We then define the random variable $$ W:\Omega_1\rightarrow \{\{(1,2)\}, \{(2,3)\}, \{(1,3)\}\} \hspace{1cm}\text{[outcome of drawing experiment]} $$ with $$ W(A)=\{(1,2)\}, W(B)=\{ (2,3)\}, W(C)=\{(1,3)\} $$ Hence, $\mathbb{P}_1(W=\{(1,2\})=\frac{1}{3}$ as expected.
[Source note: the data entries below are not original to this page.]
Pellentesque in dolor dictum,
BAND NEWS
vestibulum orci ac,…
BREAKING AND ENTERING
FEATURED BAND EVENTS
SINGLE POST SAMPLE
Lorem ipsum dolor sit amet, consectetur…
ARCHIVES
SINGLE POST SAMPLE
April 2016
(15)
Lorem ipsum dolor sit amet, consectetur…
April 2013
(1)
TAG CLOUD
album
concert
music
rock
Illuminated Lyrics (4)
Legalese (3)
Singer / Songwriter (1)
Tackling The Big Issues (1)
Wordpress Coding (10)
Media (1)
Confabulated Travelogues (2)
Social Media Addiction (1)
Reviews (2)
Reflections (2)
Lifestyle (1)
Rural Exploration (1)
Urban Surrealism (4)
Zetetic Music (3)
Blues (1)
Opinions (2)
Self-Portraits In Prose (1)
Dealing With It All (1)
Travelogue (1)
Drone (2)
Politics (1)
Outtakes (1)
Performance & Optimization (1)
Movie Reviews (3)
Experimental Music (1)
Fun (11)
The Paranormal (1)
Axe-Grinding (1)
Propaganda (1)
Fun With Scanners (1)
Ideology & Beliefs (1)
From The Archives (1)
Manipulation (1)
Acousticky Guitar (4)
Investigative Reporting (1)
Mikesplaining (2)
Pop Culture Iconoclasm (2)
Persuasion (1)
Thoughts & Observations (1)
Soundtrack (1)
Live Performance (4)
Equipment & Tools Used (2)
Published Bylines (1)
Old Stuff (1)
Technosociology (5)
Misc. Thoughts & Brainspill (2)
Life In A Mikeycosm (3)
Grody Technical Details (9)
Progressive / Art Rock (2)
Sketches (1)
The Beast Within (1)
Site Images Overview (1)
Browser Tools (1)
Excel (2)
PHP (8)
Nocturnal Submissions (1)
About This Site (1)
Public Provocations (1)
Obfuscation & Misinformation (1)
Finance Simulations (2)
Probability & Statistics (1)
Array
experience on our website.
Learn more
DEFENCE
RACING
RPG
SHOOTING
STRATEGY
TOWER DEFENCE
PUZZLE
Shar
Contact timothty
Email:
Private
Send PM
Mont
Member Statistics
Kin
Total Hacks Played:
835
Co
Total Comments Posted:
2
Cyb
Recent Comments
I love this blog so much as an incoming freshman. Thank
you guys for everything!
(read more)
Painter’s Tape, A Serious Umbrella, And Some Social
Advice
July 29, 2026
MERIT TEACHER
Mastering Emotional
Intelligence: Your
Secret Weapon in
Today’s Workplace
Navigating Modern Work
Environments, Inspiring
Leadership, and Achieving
We can also defined another random variable $$ W_1: \Omega_1\rightarrow \{1,0\} $$ $$ W_1(A)=1, W_1(B)=0, W_1(C)=1 \hspace{1cm}\text{[$1$ if first element of $\Omega$ is drawn]} $$ Hence, $\mathbb{P}_1(W_1=1)=\frac{2}{3}$ as expected.